There’s some sparkling material here, roping in Kenny Rogers ‘The Gambler’ to discuss avian safety, translating Hilary Clinton’s name into surprising latin, and finally explaining Yoko Ono’s full name. The punchlines I shall not desecrate, but in each case they are bang on the laugh-out-loud money. There’s a particular joke about New Zealand ducks which will surely compete for best joke of the Fringe.
Sure, like every second performer during these first days of the Fringe, Olaf ran into a few technical difficulties. Where others might crumble, Olaf ploughed on undaunted. Poorly-behaved multimedia be damned, he knows how to keep an audience merrily engaged. Merry is a good word for Olaf, this is arch-merriment in stand-up form.
There’s pass the parcel where intermediary ‘winners’ bag themselves a feeling.

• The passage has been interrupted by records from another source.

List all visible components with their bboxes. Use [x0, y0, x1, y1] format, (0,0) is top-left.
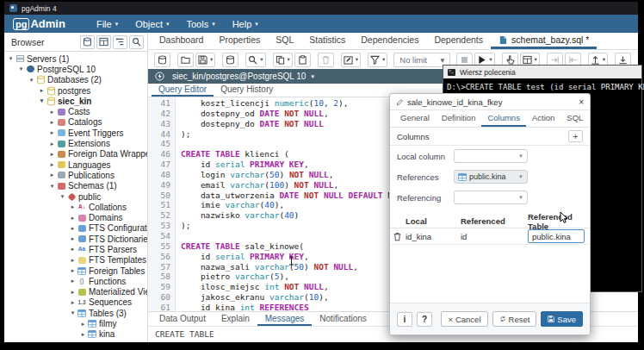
menu-help[interactable]: Help▾: [224, 15, 267, 33]
tree-item-publications[interactable]: ▸Publications: [4, 170, 147, 180]
tab-notifications[interactable]: Notifications: [312, 312, 374, 326]
tree-item-catalogs[interactable]: ▸Catalogs: [4, 117, 147, 128]
tree-item-fts-configurations[interactable]: ▸FTS Configurations: [4, 223, 147, 234]
caret-right-icon[interactable]: ▸: [69, 267, 77, 274]
dialog-header[interactable]: sale_kinowe_id_kina_fkey ×: [390, 94, 590, 110]
caret-right-icon[interactable]: ▸: [69, 289, 77, 296]
tab-properties[interactable]: Properties: [211, 33, 268, 49]
chevron-down-icon[interactable]: ▾: [311, 73, 314, 80]
save-file-button[interactable]: ▾: [195, 53, 215, 67]
caret-right-icon[interactable]: ▸: [48, 151, 56, 158]
commit-button[interactable]: [547, 53, 563, 67]
caret-right-icon[interactable]: ▸: [48, 109, 56, 116]
tab-data-output[interactable]: Data Output: [152, 312, 214, 326]
command-prompt-titlebar[interactable]: Wiersz polecenia: [443, 66, 641, 78]
search-button[interactable]: [129, 35, 144, 49]
dialog-tab-definition[interactable]: Definition: [436, 110, 482, 127]
help-button[interactable]: ?: [417, 312, 432, 327]
tree-item-casts[interactable]: ▸Casts: [4, 106, 147, 116]
caret-right-icon[interactable]: ▸: [69, 215, 77, 222]
caret-down-icon[interactable]: ▾: [38, 97, 46, 104]
caret-right-icon[interactable]: ▸: [69, 257, 77, 264]
tab-dashboard[interactable]: Dashboard: [152, 33, 211, 49]
export-button[interactable]: ▾: [588, 53, 608, 67]
tree-item-tables-3[interactable]: ▾Tables (3): [4, 308, 147, 318]
tree-item-languages[interactable]: ▸Languages: [4, 159, 147, 170]
collapse-tree-button[interactable]: [113, 35, 127, 49]
tree-item-schemas-1[interactable]: ▾Schemas (1): [4, 181, 147, 191]
dialog-tab-sql[interactable]: SQL: [560, 110, 589, 127]
execute-button[interactable]: ▾: [474, 53, 494, 67]
tab-query-editor[interactable]: Query Editor: [152, 84, 214, 97]
local-column-dropdown[interactable]: ▼: [454, 149, 528, 163]
grid-row[interactable]: id_kinaidpublic.kina: [390, 228, 590, 245]
new-query-button[interactable]: [154, 53, 170, 67]
tree-item-postgres[interactable]: ▸postgres: [4, 85, 147, 96]
edit-connection-button[interactable]: [222, 53, 238, 67]
reset-button[interactable]: Reset: [492, 311, 537, 327]
tree-item-siec-kin[interactable]: ▾siec_kin: [4, 96, 147, 106]
tab-schemat-bazy-sql[interactable]: schemat_bazy.sql *: [491, 33, 597, 49]
edit-options-button[interactable]: ▾: [341, 53, 361, 67]
tree-item-databases-2[interactable]: ▾Databases (2): [4, 75, 147, 85]
tree-item-collations[interactable]: ▸A↓Collations: [4, 202, 147, 212]
caret-right-icon[interactable]: ▸: [69, 299, 77, 306]
info-button[interactable]: i: [397, 312, 412, 327]
menu-file[interactable]: File▾: [88, 15, 127, 33]
caret-right-icon[interactable]: ▸: [69, 246, 77, 253]
rollback-button[interactable]: [565, 53, 581, 67]
stop-button[interactable]: [456, 53, 473, 67]
tree-item-functions[interactable]: ▸{}Functions: [4, 276, 147, 286]
paste-button[interactable]: [294, 53, 311, 67]
caret-right-icon[interactable]: ▸: [38, 87, 46, 94]
dialog-tab-general[interactable]: General: [394, 110, 436, 127]
caret-down-icon[interactable]: ▾: [28, 77, 35, 84]
caret-down-icon[interactable]: ▾: [48, 183, 56, 190]
save-button[interactable]: Save: [541, 311, 583, 327]
caret-right-icon[interactable]: ▸: [69, 225, 77, 232]
caret-right-icon[interactable]: ▸: [69, 235, 77, 242]
caret-right-icon[interactable]: ▸: [69, 278, 77, 284]
tab-messages[interactable]: Messages: [257, 312, 313, 326]
delete-row-icon[interactable]: [390, 232, 404, 241]
dialog-tab-columns[interactable]: Columns: [481, 110, 526, 127]
delete-row-button[interactable]: [318, 53, 334, 67]
tree-item-foreign-data-wrappers[interactable]: ▸Foreign Data Wrappers: [4, 149, 147, 159]
row-limit-select[interactable]: No limit▾: [393, 53, 450, 67]
view-data-button[interactable]: ▾: [520, 53, 540, 67]
tab-query-history[interactable]: Query History: [214, 84, 280, 97]
server-activity-button[interactable]: [80, 35, 95, 49]
tree-item-filmy[interactable]: ▸filmy: [4, 318, 147, 328]
tree-item-kina[interactable]: ▸kina: [4, 329, 147, 340]
current-query-button[interactable]: [502, 53, 518, 67]
tab-explain[interactable]: Explain: [214, 312, 257, 326]
menu-object[interactable]: Object▾: [127, 15, 177, 33]
tree-item-postgresql-10[interactable]: ▾PostgreSQL 10: [4, 64, 147, 74]
cell-referenced-table[interactable]: public.kina: [528, 229, 590, 243]
caret-down-icon[interactable]: ▾: [17, 66, 25, 72]
caret-right-icon[interactable]: ▸: [48, 141, 56, 147]
add-column-button[interactable]: +: [568, 130, 583, 142]
menu-tools[interactable]: Tools▾: [177, 15, 223, 33]
tree-item-foreign-tables[interactable]: ▸Foreign Tables: [4, 266, 147, 276]
tree-item-fts-parsers[interactable]: ▸AaFTS Parsers: [4, 244, 147, 254]
tree-item-domains[interactable]: ▸Domains: [4, 212, 147, 222]
object-explorer-tree[interactable]: ▾Servers (1)▾PostgreSQL 10▾Databases (2)…: [4, 52, 147, 342]
window-titlebar[interactable]: pgAdmin 4: [4, 2, 638, 15]
filter-button[interactable]: ▾: [368, 53, 387, 67]
caret-right-icon[interactable]: ▸: [48, 119, 56, 126]
caret-right-icon[interactable]: ▸: [48, 129, 56, 136]
tree-item-sequences[interactable]: ▸1.3Sequences: [4, 297, 147, 308]
dialog-tab-action[interactable]: Action: [526, 110, 560, 127]
caret-down-icon[interactable]: ▾: [69, 309, 77, 316]
find-button[interactable]: ▾: [245, 53, 265, 67]
tab-dependencies[interactable]: Dependencies: [353, 33, 426, 49]
tree-item-fts-dictionaries[interactable]: ▸FTS Dictionaries: [4, 234, 147, 244]
referencing-dropdown[interactable]: ▼: [454, 191, 528, 204]
tab-dependents[interactable]: Dependents: [426, 33, 491, 49]
copy-button[interactable]: ▾: [273, 53, 293, 67]
tree-item-event-triggers[interactable]: ▸Event Triggers: [4, 128, 147, 138]
cancel-button[interactable]: ×Cancel: [441, 311, 487, 327]
references-dropdown[interactable]: public.kina▼: [454, 170, 528, 184]
tree-item-materialized-views[interactable]: ▸Materialized Views: [4, 287, 147, 297]
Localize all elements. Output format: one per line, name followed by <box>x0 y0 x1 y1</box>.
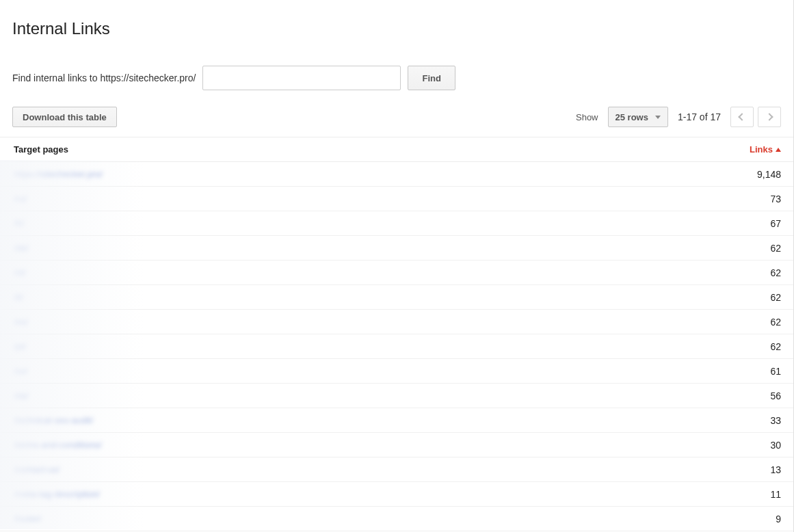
sort-asc-icon <box>776 148 781 152</box>
chevron-down-icon <box>655 116 661 119</box>
col-links[interactable]: Links <box>750 144 781 155</box>
pager-prev-button[interactable] <box>730 107 754 127</box>
target-page-cell[interactable]: /da/ <box>14 390 29 401</box>
links-count-cell: 73 <box>770 194 781 204</box>
target-page-cell[interactable]: /it/ <box>14 292 23 302</box>
table-row[interactable]: /es/62 <box>0 310 793 334</box>
toolbar: Download this table Show 25 rows 1-17 of… <box>0 107 793 137</box>
links-count-cell: 62 <box>770 341 781 352</box>
table-row[interactable]: /da/56 <box>0 384 793 408</box>
links-count-cell: 13 <box>770 464 781 475</box>
links-count-cell: 11 <box>770 489 781 500</box>
pager-range: 1-17 of 17 <box>678 111 721 122</box>
col-target-pages[interactable]: Target pages <box>14 144 68 155</box>
col-links-label: Links <box>750 144 773 155</box>
target-page-cell[interactable]: /sv/ <box>14 366 27 376</box>
links-count-cell: 67 <box>770 218 781 229</box>
rows-select-value: 25 rows <box>616 112 648 122</box>
links-count-cell: 56 <box>770 390 781 401</box>
target-page-cell[interactable]: /contact-us/ <box>14 464 59 475</box>
search-row: Find internal links to https://sitecheck… <box>12 66 793 90</box>
links-count-cell: 62 <box>770 317 781 328</box>
links-count-cell: 9,148 <box>757 169 781 180</box>
links-count-cell: 61 <box>770 366 781 377</box>
target-page-cell[interactable]: /fr/ <box>14 218 24 228</box>
table-row[interactable]: /technical-seo-audit/33 <box>0 408 793 433</box>
table-row[interactable]: /footer/9 <box>0 507 793 531</box>
links-count-cell: 9 <box>776 514 781 524</box>
table-row[interactable]: /pt/62 <box>0 334 793 359</box>
pager-next-button[interactable] <box>758 107 781 127</box>
target-page-cell[interactable]: /es/ <box>14 317 28 327</box>
target-page-cell[interactable]: /ru/ <box>14 194 27 204</box>
table-row[interactable]: /ru/73 <box>0 187 793 211</box>
table-row[interactable]: /contact-us/13 <box>0 457 793 482</box>
table-body: https://sitechecker.pro/9,148/ru/73/fr/6… <box>0 162 793 531</box>
show-label: Show <box>576 112 598 122</box>
table-row[interactable]: /meta-tag-description/11 <box>0 482 793 507</box>
table-row[interactable]: /de/62 <box>0 236 793 261</box>
table-row[interactable]: /terms-and-conditions/30 <box>0 433 793 457</box>
links-count-cell: 33 <box>770 415 781 426</box>
page-title: Internal Links <box>12 19 793 38</box>
target-page-cell[interactable]: /meta-tag-description/ <box>14 489 100 499</box>
search-label: Find internal links to https://sitecheck… <box>12 72 196 83</box>
target-page-cell[interactable]: /de/ <box>14 243 29 253</box>
chevron-left-icon <box>738 113 745 120</box>
target-page-cell[interactable]: /terms-and-conditions/ <box>14 440 102 450</box>
right-controls: Show 25 rows 1-17 of 17 <box>576 107 781 127</box>
search-input[interactable] <box>202 66 401 90</box>
table-row[interactable]: /sv/61 <box>0 359 793 384</box>
table-row[interactable]: https://sitechecker.pro/9,148 <box>0 162 793 187</box>
links-count-cell: 62 <box>770 267 781 278</box>
target-page-cell[interactable]: /pt/ <box>14 341 26 351</box>
links-count-cell: 62 <box>770 292 781 303</box>
table-header: Target pages Links <box>0 137 793 162</box>
links-count-cell: 30 <box>770 440 781 451</box>
target-page-cell[interactable]: /nl/ <box>14 267 25 278</box>
find-button[interactable]: Find <box>408 66 455 90</box>
target-page-cell[interactable]: /technical-seo-audit/ <box>14 415 93 425</box>
download-button[interactable]: Download this table <box>12 107 117 127</box>
table-row[interactable]: /it/62 <box>0 285 793 310</box>
target-page-cell[interactable]: /footer/ <box>14 514 41 524</box>
target-page-cell[interactable]: https://sitechecker.pro/ <box>14 169 103 179</box>
pager-buttons <box>730 107 781 127</box>
rows-select[interactable]: 25 rows <box>608 107 668 127</box>
chevron-right-icon <box>765 113 773 120</box>
table-row[interactable]: /fr/67 <box>0 211 793 236</box>
table-row[interactable]: /nl/62 <box>0 261 793 285</box>
links-count-cell: 62 <box>770 243 781 254</box>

Not just any feeling, this is an Olaf Falafel feeling. You’re not just feeling good, you won the feeling of dropping your toast jam side up – and that feeling is for you, no one else! Then there’s ‘The Cheese of Truth’ whereby he relays recorded footage of increasingly barmy ways to cast Emmental cheese at open books. Yes, there are punch-lines even here – read from between the holes!
If he were less likeable, if he weren’t so invested in playing the modern jester, the show might not work. On closer inspection, the ‘live colonoscopy’ is drawn out a little much, and perhaps the ‘blow down tiny figures of the Top Gear team with a party horn’ is sillier than it is funny, but these are minor quibbles. It’s an overused term, but there really is something for everyone in ‘Look What Fell Out Of My Head.’
You’ll look forward to the perky alarms declaring the titular ‘Look What Fell Out of my Head!’ and the arch-silliness to follow. You’ll grow to admire the banana he can only eat if he manages to tell a joke inspired by every prompt scribbled on the skin. When it comes time for a crowd-sourced orchestral finale, it makes perfect sense.
Amidst a Fringe where comedic sophistication can often be equated with the soul searching & deeply meaningful, it’s refreshing to find a master of a different sort. Olaf Falafel offers unqualified, unadulterated, and deceptively astute fun. Go find out what falls out of his head.